What literary figures have the ability to teleport? What instances can you think of where someone has disappeared without a trace? Do you believe Acts describes a miracle or simply a strong inner compulsion? Does God still relocate people in miraculous ways? Why is Philip snatched, for his own benefit or the eunuch’s?

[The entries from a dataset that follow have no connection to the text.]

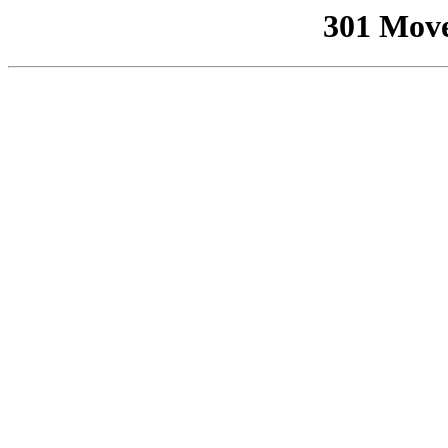
301 Mov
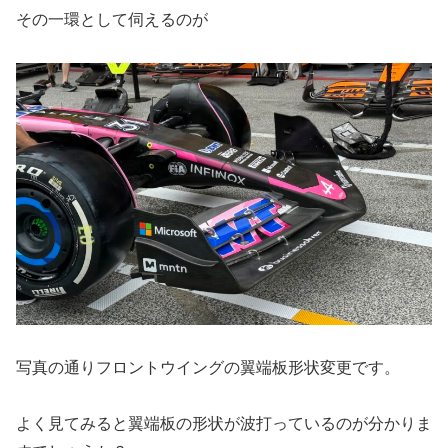
その一環として伺えるのが
写真の通りフロントウイングの翼端板形状変更です。
よく見てみると翼端板の形状が波打っているのが分かりま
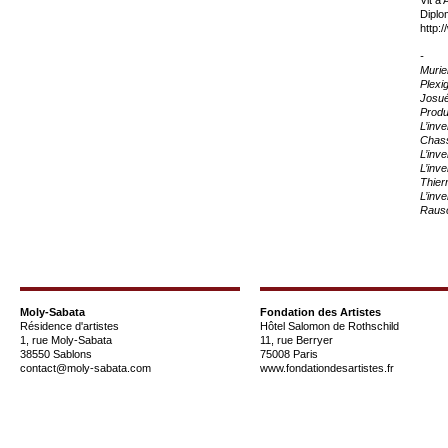
Diplo
http:
-
Murie
Plexi
Josué
Produ
L’inv
Chas
L’inv
L’inv
Thier
L’inv
Raus
Moly-Sabata
Fondation des Artistes
Résidence d'artistes
Hôtel Salomon de Rothschild
1, rue Moly-Sabata
11, rue Berryer
38550 Sablons
75008 Paris
contact@moly-sabata.com
www.fondationdesartistes.fr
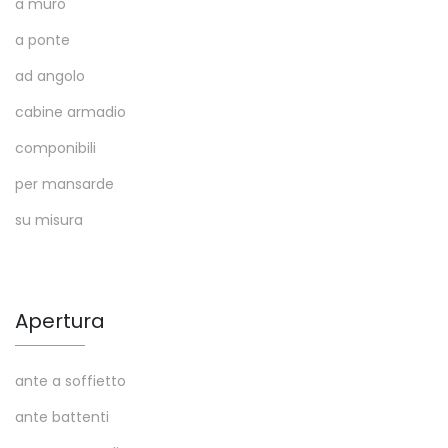
a muro
a ponte
ad angolo
cabine armadio
componibili
per mansarde
su misura
Apertura
ante a soffietto
ante battenti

Time does not seem to be a pressing issue in Azotus so it can be inferred that it is not out of practicality that Philip is snatched. There are, however, several advantages to this methodology:

  • This exit prevents the eunuch from developing any personal attachment to Philip.
  • It is a sign that confirms that the eunuch has indeed encountered the supernatural.
  • It assures that Philip does not reinterpret his mission and rechart his course. His mission is the same both before and after the encounter; the eunuch is merely a diversion. Philip is not called to open the door to the Gentiles. That will be Paul’s assignment.
  • Most importantly, the emphasis is on Spirit as the one doing the work, an important theme in the book of Acts. The Holy Spirit is far more active than Philip in the account. The episode begins as it ends, with divinely encountered outreach and power. The Spirit leads him to the encounter and takes him away.
Richard Bauckham (b. 1946) comments:
The story of Philip’s transportation, which is unique for Luke and indeed unique in the New Testament, points to the stormy return of the prophetic Spirit and the way in which there were ecstatic experiences of it in the primitive community and among the hellenists, for whom the miraculous ‘divine guidance’ of the mission was also connected with the eschatological gift of the Spirit (cf. Acts 13:2ff; Galatians 2:1; Acts 16:6, 19:19, etc.). We might ask whether the original pre-Lukan story of the transportation of Philip to Azotus might not be meant to express a divine legitimation of the preaching of the missionaries from the ‘hellenist’ circle in a semi-Gentile city...Luke has allowed the theme of the transportation to stand as an archaic relic—which no longer accorded with his time—but left out the story which went with it. (Bauckham, The Book of Acts in Its Palestinian Setting, 53)
F. Scott Spencer (b.1956) summarizes:
Philip’s boundary-breaking mission in Acts 8 is appropriately capped off by his sudden, miraculous removal from the scene, after baptizing the eunuch, and relocation at Azotus, from where he continues his evangelistic tour up the coast to Caesarea. The Spirit blows where it wills, sweeping the gospel across standard zones of times, space, and society. (Spencer, Acts, 94)
Do you think the Ethiopian missed Philip after he left abruptly? Have you ever arrived at a place without knowing how you got there? Have you ever felt compelled to go somewhere? Is the Holy Spirit guiding your path?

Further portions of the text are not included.